## Task prompt
The answer must be every line of the records below that contains the word "inte".
═════ Provided entries
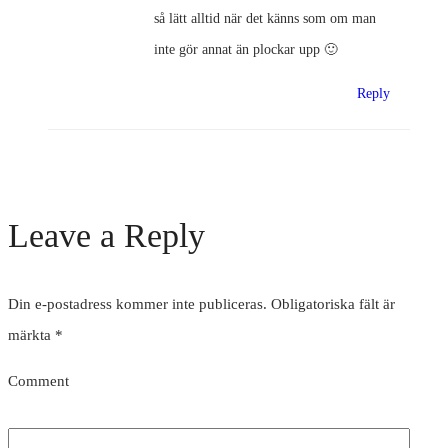
så lätt alltid när det känns som om man
inte gör annat än plockar upp 🙂
Reply
Leave a Reply
Din e-postadress kommer inte publiceras.
Obligatoriska fält är
märkta
*
Comment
══════════
## Your response
inte gör annat än plockar upp 🙂
Din e-postadress kommer inte publiceras.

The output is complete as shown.